Zechman credits eCare’s success to the health system fostering a collaborative environment. “We have a good relationship with the bedside nurses and residents, and they look to us for help, especially during times of high census and high acuity,” she added.
IU Health takes dual capabilities to a new level, with some nurses working part of their shifts on an ICU unit and part in the command center. Leaders have found it fosters collaboration and educates peers on both sides of the camera. In addition, nurse managers meet regularly, nurses from the satellite hospitals visit the bunker and tele-ICU nurses take the equipment to other hospitals to educate nurses at the bedside about the program. “There’s the notion of ‘Big Brother;’ we hear that a lot from the bedside,” said Johnson, adding that IU has made an effort to dispel that through education and care providers meeting each other. “It’s much easier to talk to someone if you know who you are talking to.”

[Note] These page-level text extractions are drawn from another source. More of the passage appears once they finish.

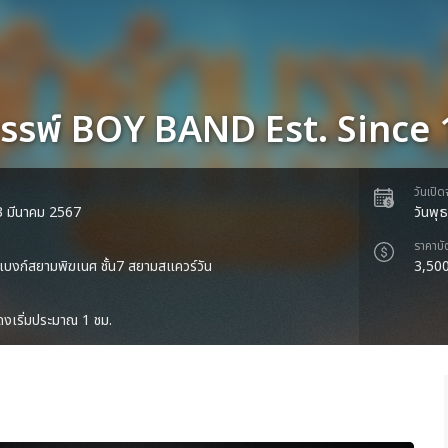
บรรพ์ BOY BAND Est. Since
วันเปิ
 23 มีนาคม 2567
วันพุธ
ราคาบั
บงก์สยามพิฆเนศ ชั้น7 สยามสแควร์วัน
3,500
งเริ่มประมาณ 1 ชม.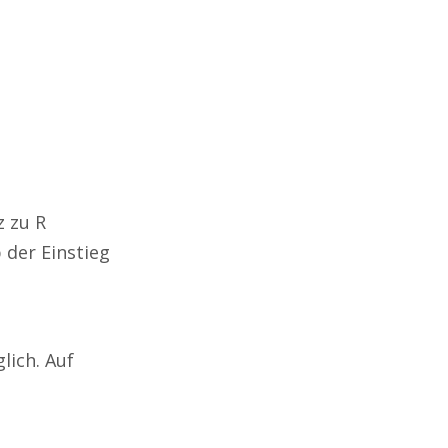
z zu R
 der Einstieg
lich. Auf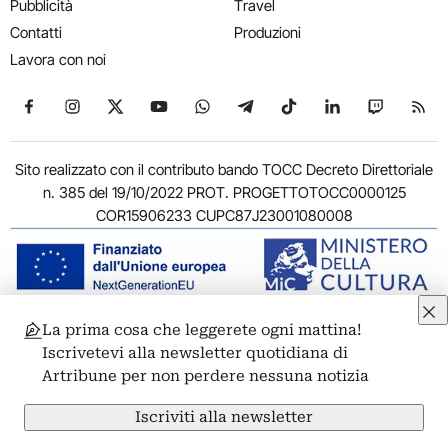
Pubblicità
Travel
Contatti
Produzioni
Lavora con noi
Seguici su Facebook
Seguici su Instagram
Seguici su X
Seguici su YouTube
Seguici su WhatsApp
Seguici su Telegram
Seguici su TikTok
Seguici su Link
Seguici su
Segui
Sito realizzato con il contributo bando TOCC Decreto Direttoriale
n. 385 del 19/10/2022 PROT. PROGETTOTOCC0000125
COR15906233 CUPC87J23001080008
La prima cosa che leggerete ogni mattina!
© 2011-2026 ARTRIBUNE srl – Corso Vittorio Emanuele II, 287 –
Iscrivetevi alla newsletter quotidiana di
00186 Roma - P.I. 11381581005
Artribune per non perdere nessuna notizia
Privacy: Responsabile della protezione dei dati personali
ARTRIBUNE srl – Corso Vittorio Emanuele II, 287 – 00186 Roma
Iscriviti alla newsletter
Termini e condizioni
Privacy Policy
Cookie Policy
Credits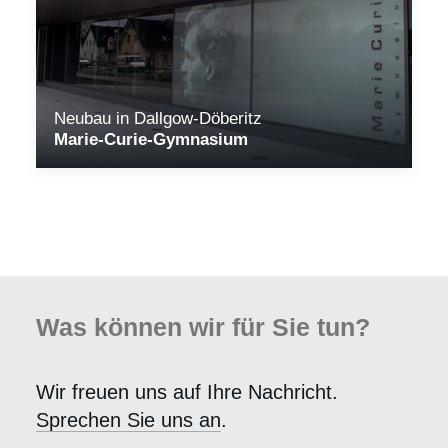
Neubau in Dallgow-Döberitz
Marie-Curie-Gymnasium
Was können wir für Sie tun?
Wir freuen uns auf Ihre Nachricht.
Sprechen Sie uns an
.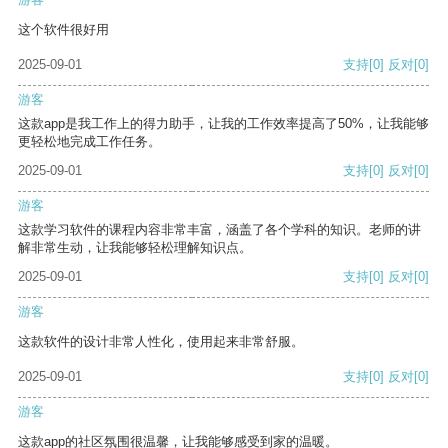
这个软件很好用
2025-09-01
支持
[0]
反对
[0]
游客
这款app是我工作上的得力助手，让我的工作效率提高了50%，让我能够
更轻松地完成工作任务。
2025-09-01
支持
[0]
反对
[0]
游客
这款学习软件的课程内容非常丰富，涵盖了各个学科的知识。老师的讲
解非常生动，让我能够轻松理解知识点。
2025-09-01
支持
[0]
反对
[0]
游客
这款软件的设计非常人性化，使用起来非常舒服。
2025-09-01
支持
[0]
反对
[0]
游客
这款app的社区氛围很温馨，让我能够感受到家的温暖。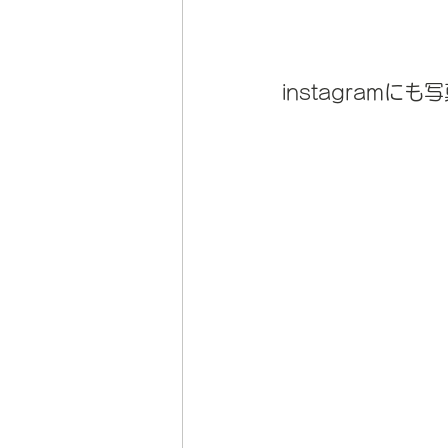
instagram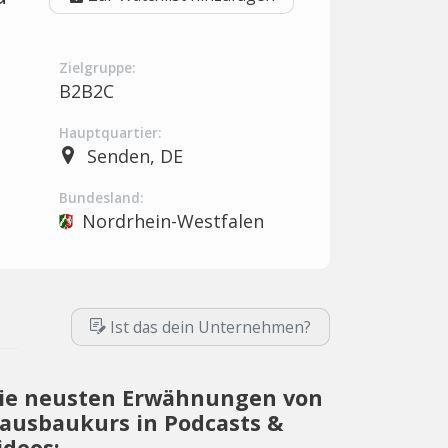
Zielgruppe:
B2B2C
Hauptquartier:
Senden, DE
Bundesland:
Nordrhein-Westfalen
Ist das dein Unternehmen?
ie neusten Erwähnungen von
ausbaukurs in Podcasts &
ideos: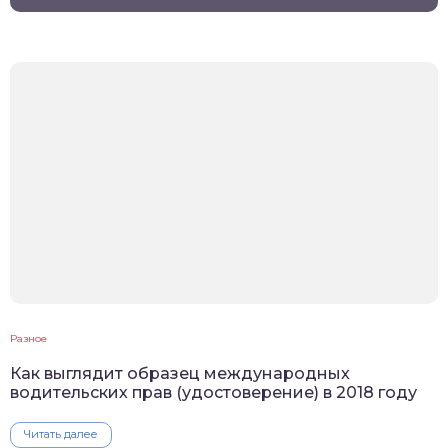
Разное
Как выглядит образец международных
водительских прав (удостоверение) в 2018 году
Читать далее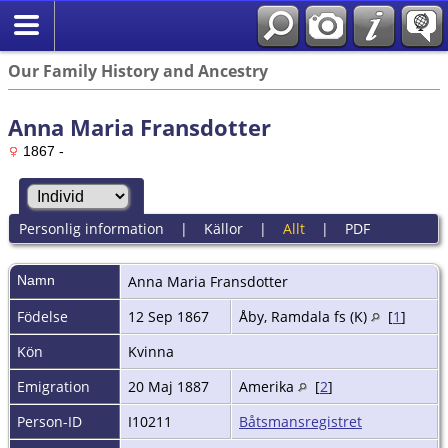
Our Family History and Ancestry
Anna Maria Fransdotter
1867 -
Personlig information
|
Källor
|
Allt
|
PDF
Namn
Anna Maria
Fransdotter
Födelse
12 Sep 1867
Åby, Ramdala fs (K)
[
1
]
Kön
Kvinna
Emigration
20 Maj 1887
Amerika
[
2
]
Person-ID
I10211
Båtsmansregistret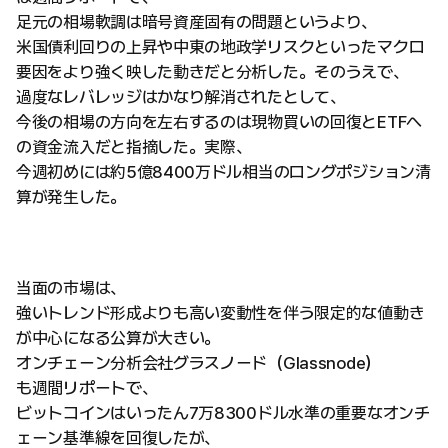
足元の相場軟調は暗号資産固有の問題というより、
米国債利回りの上昇や中東の地政学リスクといったマクロ
要因をより強く映した動きだと分析した。そのうえで、
過度なレバレッジはかなり解消されたとして、
今後の相場の方向を左右するのは現物買いの回復とETFへ
の資金流入だと指摘した。実際、
今週初めには約5億8400万ドル相当のロングポジション清
算が発生した。
当面の市場は、
強いトレンド形成よりも高い変動性を伴う限定的な値動き
が中心になる公算が大きい。
オンチェーン分析会社グラスノード（Glassnode）
も週間リポートで、
ビットコインはいったん7万8300ドル水準の重要なオンチ
ェーン基準線を回復したが、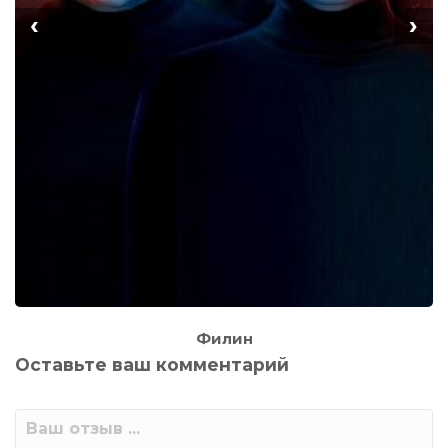
‹
›
Филин
Оставьте ваш комментарий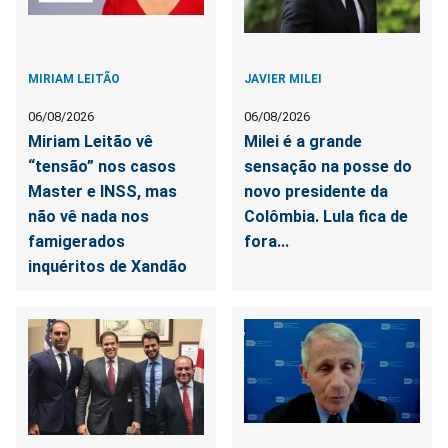
MIRIAM LEITÃO
JAVIER MILEI
06/08/2026
06/08/2026
Miriam Leitão vê
Milei é a grande
“tensão” nos casos
sensação na posse do
Master e INSS, mas
novo presidente da
não vê nada nos
Colômbia. Lula fica de
famigerados
fora...
inquéritos de Xandão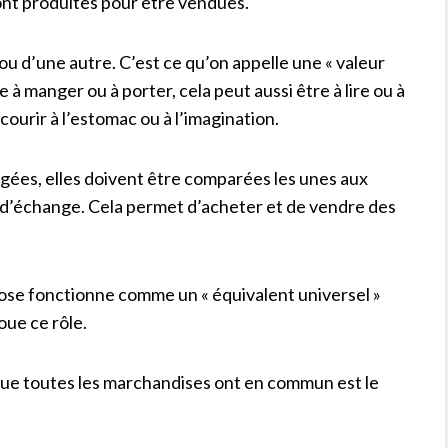
ont produites pour être vendues.
ou d’une autre. C’est ce qu’on appelle une « valeur
à manger ou à porter, cela peut aussi être à lire ou à
ourir à l’estomac ou à l’imagination.
gées, elles doivent être comparées les unes aux
d’échange. Cela permet d’acheter et de vendre des
se fonctionne comme un « équivalent universel »
oue ce rôle.
 que toutes les marchandises ont en commun est le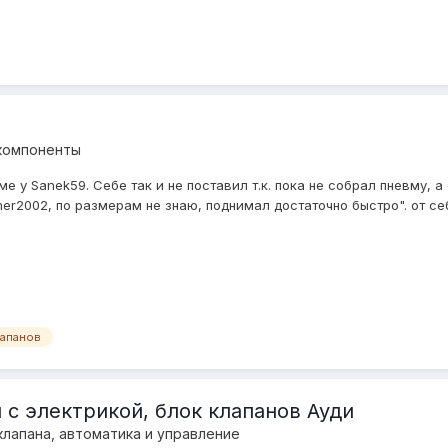
компоненты
ме у Sanek59. Себе так и не поставил т.к. пока не собрал пневму, 
r2002, по размерам не знаю, поднимал достаточно быстро". от себ
лапанов
с электрикой, блок клапанов Ауди
лапана, автоматика и управление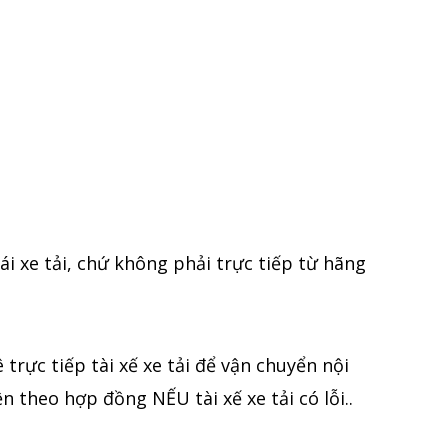
ái xe tải, chứ không phải trực tiếp từ hãng
 trực tiếp tài xế xe tải để vận chuyển nội
 theo hợp đồng NẾU tài xế xe tải có lỗi..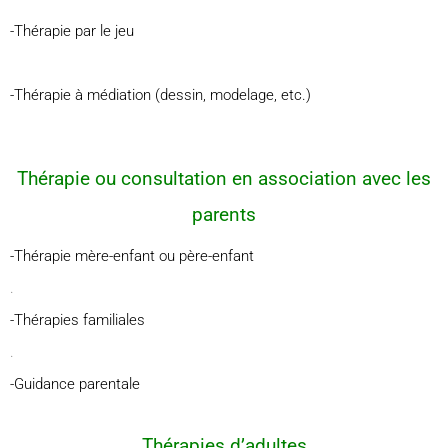
-Thérapie par le jeu
-Thérapie à médiation (dessin, modelage, etc.)
Thérapie ou consultation en association avec les
parents
-Thérapie mère-enfant ou père-enfant
.
-Thérapies familiales
.
-Guidance parentale
Thérapies d’adultes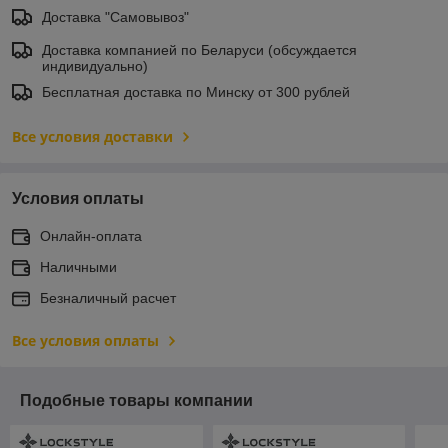
Доставка "Самовывоз"
Доставка компанией по Беларуси (обсуждается
индивидуально)
Бесплатная доставка по Минску от 300 рублей
Все условия доставки
Условия оплаты
Онлайн-оплата
Наличными
Безналичный расчет
Все условия оплаты
Подобные товары компании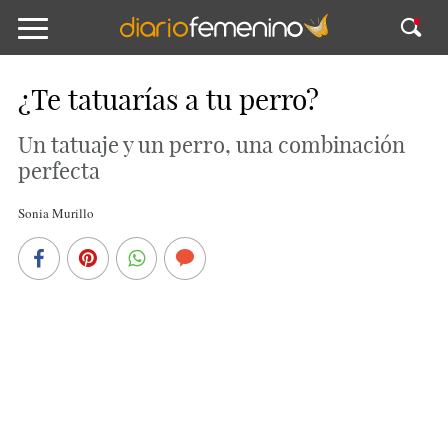
¿Te tatuarías a tu perro?
Un tatuaje y un perro, una combinación
perfecta
Sonia Murillo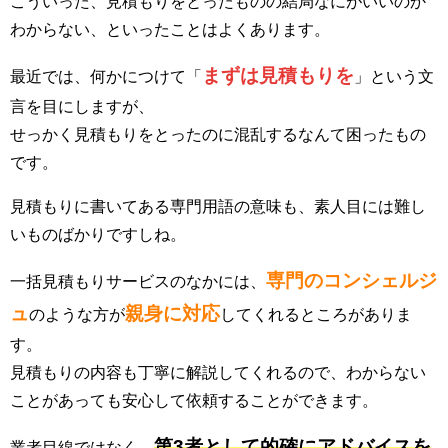
こういった、見積もりをとったものの結局なにがいいのか
わからない、といったことはよくあります。
まずは見積もりを
最近では、何かにつけて「
」という文
言を目にしますが、
せっかく見積もりをとったのに混乱するなんて困ったもの
です。
見積もりに書いてある専門用語の意味も、素人目には難し
いものばかりですしね。
専門のコンシェルジ
一括見積もりサービスのなかには、
ュ
親身に対応
のような方が
してくれるところがありま
す。
見積もりの内容も丁寧に解説してくれるので、わからない
ことがあっても安心して依頼することができます。
第3者として的確にアドバイスを
業者目線ではなく、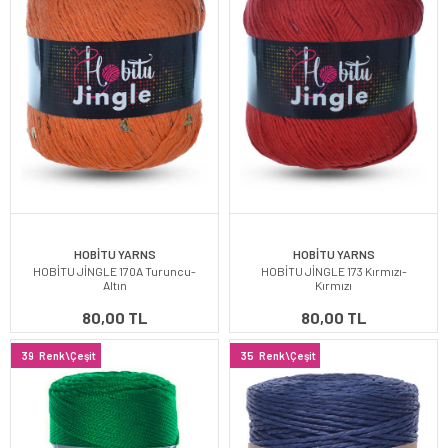
HOBİTU YARNS
HOBİTU YARNS
HOBİTU JİNGLE 170A Turuncu-
HOBİTU JİNGLE 173 Kırmızı-
Altın
Kırmızı
80,00 TL
80,00 TL
39
Renk\Çeşit
35
Renk\Çeşit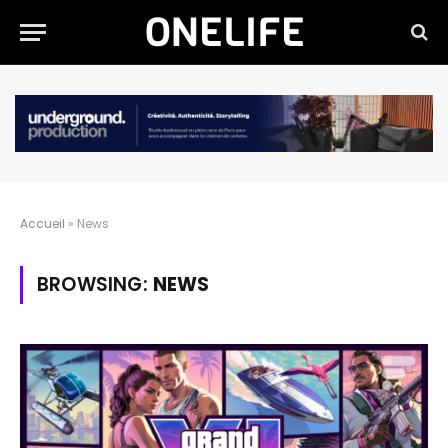
Accueil
»
News
BROWSING:
NEWS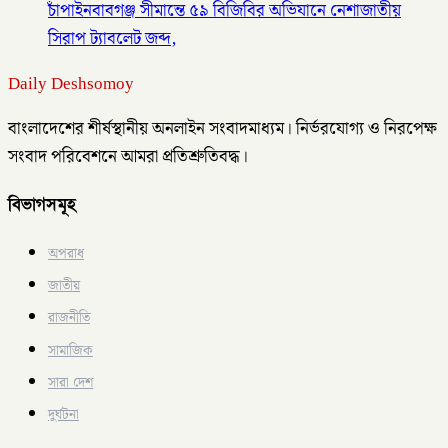
চাঁপাইনবাবগঞ্জ সীমান্তে ৫৯ বিজিবির অভিযানে নেশাজাতীয়
সিরাপ ট্যাবলেট জব্দ,
Daily Deshsomoy
বাংলাদেশের শীর্ষস্থানীয় অনলাইন সংবাদমাধ্যম। নির্ভরযোগ্য ও নিরপেক্ষ
সংবাদ পরিবেশনে আমরা প্রতিশ্রুতিবদ্ধ।
বিভাগসমূহ
অপরাধ
জাতীয়
রাজনীতি
সামাজিক
সারা দেশ
দুর্ঘটনা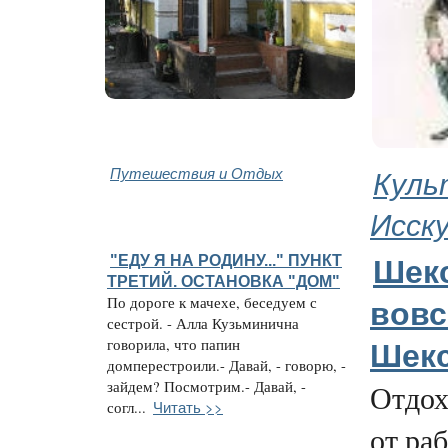
Путешествия и Отдых
Куль
Исск
"ЕДУ Я НА РОДИНУ..." ПУНКТ
Шек
ТРЕТИЙ. ОСТАНОВКА "ДОМ"
По дороге к мачехе, беседуем с
вовс
сестрой. - Алла Кузьминична
говорила, что папин
Шек
домперестроили.- Давай, - говорю, -
зайдем? Посмотрим.- Давай, -
Отдох
Читать >>
согл...
от ра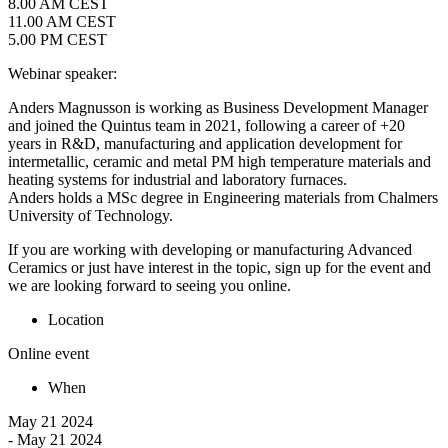
8.00 AM CEST
11.00 AM CEST
5.00 PM CEST
Webinar speaker:
Anders Magnusson is working as Business Development Manager
and joined the Quintus team in 2021, following a career of +20
years in R&D, manufacturing and application development for
intermetallic, ceramic and metal PM high temperature materials and
heating systems for industrial and laboratory furnaces.
Anders holds a MSc degree in Engineering materials from Chalmers
University of Technology.
If you are working with developing or manufacturing Advanced
Ceramics or just have interest in the topic, sign up for the event and
we are looking forward to seeing you online.
Location
Online event
When
May 21 2024
- May 21 2024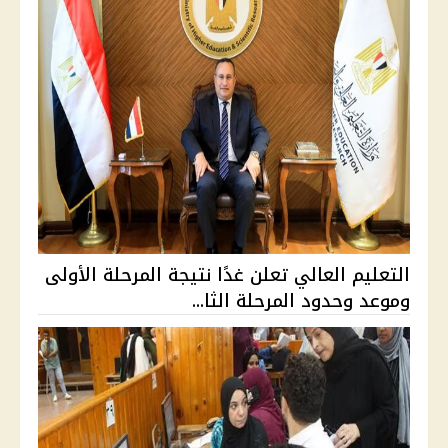
التعليم العالي تعلن غدًا نتيجة المرحلة الأولى
وموعد وحدود المرحلة الثا...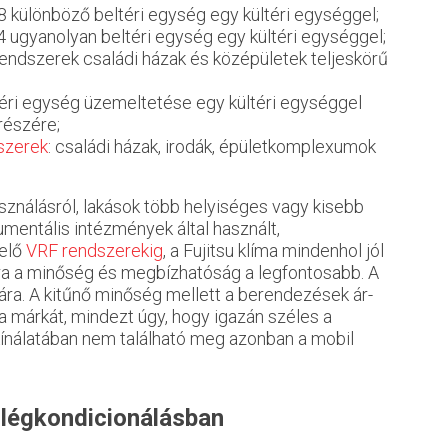
 8 különböző beltéri egység egy kültéri egységgel;
 4 ugyanolyan beltéri egység egy kültéri egységgel;
 rendszerek családi házak és középületek teljeskörű
ltéri egység üzemeltetése egy kültéri egységgel
részére;
szerek
: családi házak, irodák, épületkomplexumok
sználásról, lakások több helyiséges vagy kisebb
umentális intézmények által használt,
zelő
VRF rendszerekig
, a Fujitsu klíma mindenhol jól
ára a minőség és megbízhatóság a legfontosabb. A
ára. A kitűnő minőség mellett a berendezések ár-
i a márkát, mindezt úgy, hogy igazán széles a
 kínálatában nem található meg azonban a mobil
 légkondicionálásban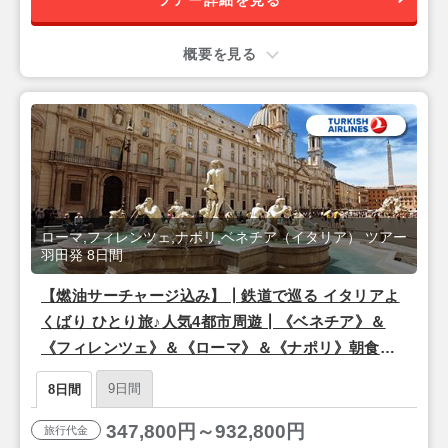
概要を見る
ローマ,フィレンツェ,ナポリ,ベネチア（イタリア） ツアー
羽田発 8日間
【燃油サーチャージ込み】┃鉄道で巡る イタリアよ
くばり ひとり旅♪人気4都市周遊┃《ベネチア》＆
《フィレンツェ》＆《ローマ》＆《ナポリ》朝食付
き 8日間
9日間
8日間
347,800円～932,800円
旅行代金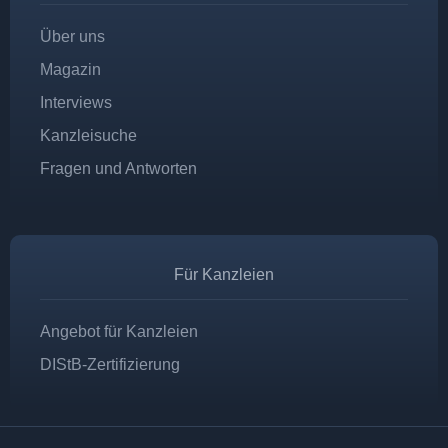
Über uns
Magazin
Interviews
Kanzleisuche
Fragen und Antworten
Für Kanzleien
Angebot für Kanzleien
DIStB-Zertifizierung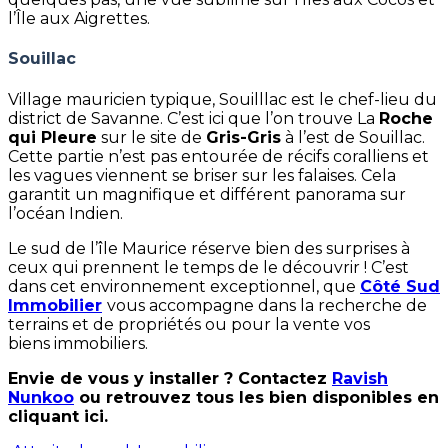
l’Île aux Aigrettes.
Souillac
Village mauricien typique, Souilllac est le chef-lieu du
district de Savanne. C’est ici que l’on trouve La
Roche
qui Pleure
sur le site de
Gris-Gris
à l’est de Souillac.
Cette partie n’est pas entourée de récifs coralliens et
les vagues viennent se briser sur les falaises. Cela
garantit un magnifique et différent panorama sur
l’océan Indien.
Le sud de l’île Maurice réserve bien des surprises à
ceux qui prennent le temps de le découvrir ! C’est
dans cet environnement exceptionnel, que
Côté Sud
Immobilier
vous accompagne dans la recherche de
terrains et de propriétés ou pour la vente vos
biens immobiliers.
Envie de vous y installer ? Contactez
Ravish
Nunkoo
ou retrouvez tous les bien disponibles en
cliquant ici.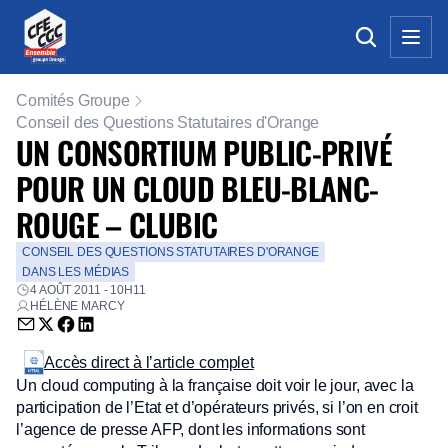
Comités Groupe
Conseil des Questions Statutaires d'Orange
UN CONSORTIUM PUBLIC-PRIVÉ
POUR UN CLOUD BLEU-BLANC-
ROUGE – CLUBIC
CONSEIL DES QUESTIONS STATUTAIRES D'ORANGE
DANS LES MÉDIAS
4 AOÛT 2011 - 10H11
HÉLÈNE MARCY
Envoyer par email (nouvelle fenêtre)
Partager sur Twitter (nouvelle fenêtre)
Partager sur Facebook (nouvelle fenêtre)
Partager sur LinkedIn (nouvelle fenêtre)
Accès direct à l’article complet
Un cloud computing à la française doit voir le jour, avec la
participation de l’Etat et d’opérateurs privés, si l’on en croit
l’agence de presse AFP, dont les informations sont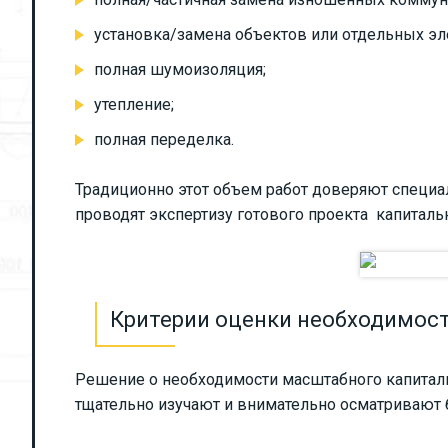
установка/замена объектов или отдельных э
полная шумоизоляция;
утепление;
полная переделка.
Традиционно этот объем работ доверяют специа
проводят экспертизу готового проекта капиталь
Критерии оценки необходимост
Решение о необходимости масштабного капиталь
тщательно изучают и внимательно осматривают ба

North Colorado Medical opened its ICU with the iCare electronic system installed, but nurses did not have an opportunity to get to know command center personnel, since they are in Phoenix. However, once a month, the eICU director works in the Colorado ICU, and Colorado nurses have traveled to Phoenix for a tour. “It’s viewed as a partnership at our hospital,” Palmer said. “Anytime you have a team of people working together, it’s in the best interest of the patients.”
The remote nurse can double check when the bedside nurse hangs blood, complete a central-line bundle checklist or serve as a second set of eyes to the newer nurse. “It’s a big resource for us,” said Susan Sinnwell, RN, CCRN, BSN, night charge nurse at North Colorado Medical. “It’s nice to know they are on the other side and easily accessible.”
Johnson agreed, saying without the need to focus on tasks, the ePartners nurse is free to think through complicated issues. “It has allowed the nurses to grow,” Johnson said, explaining that nurses must gain expertise across critical-care specialties.
Most of the bunker nurses have 15 years or more experience, and each monitors 30 to 40 patients. Rather than leaving the hospital and taking their skills to an insurance company, for instance, they can work in the command center. “We would have lost all that valuable information they have from years of knowledge and intuition,” Johnson said.